**What the task asks**.
Among the lines below, which ones contain the word "powietrza"? Copy every such line.

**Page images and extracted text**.
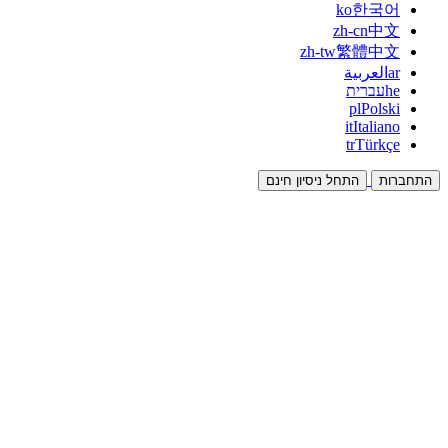
ko
한국어
zh-cn
中文
zh-tw
繁體中文
ar
العربية
he
עברית
pl
Polski
it
Italiano
tr
Türkçe
התחברות
התחל ניסיון חינם
תיעוד
מדריכים ומסמכי עזרה
שותפים
שותפו והרוויחו יחד
אינטגרציות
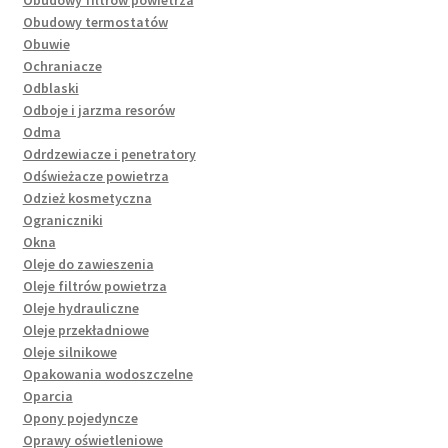
Obudowy termostatów
Obuwie
Ochraniacze
Odblaski
Odboje i jarzma resorów
Odma
Odrdzewiacze i penetratory
Odświeżacze powietrza
Odzież kosmetyczna
Ograniczniki
Okna
Oleje do zawieszenia
Oleje filtrów powietrza
Oleje hydrauliczne
Oleje przekładniowe
Oleje silnikowe
Opakowania wodoszczelne
Oparcia
Opony pojedyncze
Oprawy oświetleniowe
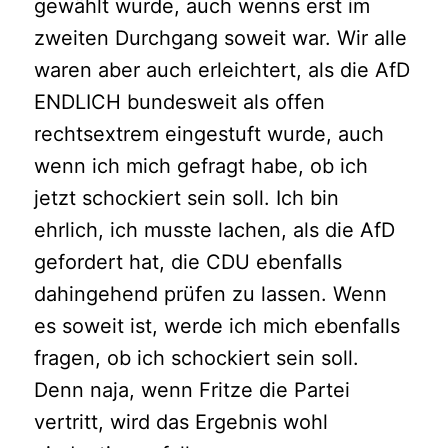
gewählt wurde, auch wenns erst im
zweiten Durchgang soweit war. Wir alle
waren aber auch erleichtert, als die AfD
ENDLICH bundesweit als offen
rechtsextrem eingestuft wurde, auch
wenn ich mich gefragt habe, ob ich
jetzt schockiert sein soll. Ich bin
ehrlich, ich musste lachen, als die AfD
gefordert hat, die CDU ebenfalls
dahingehend prüfen zu lassen. Wenn
es soweit ist, werde ich mich ebenfalls
fragen, ob ich schockiert sein soll.
Denn naja, wenn Fritze die Partei
vertritt, wird das Ergebnis wohl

**Problem solution**.
Odświeżacze powietrza
Oleje filtrów powietrza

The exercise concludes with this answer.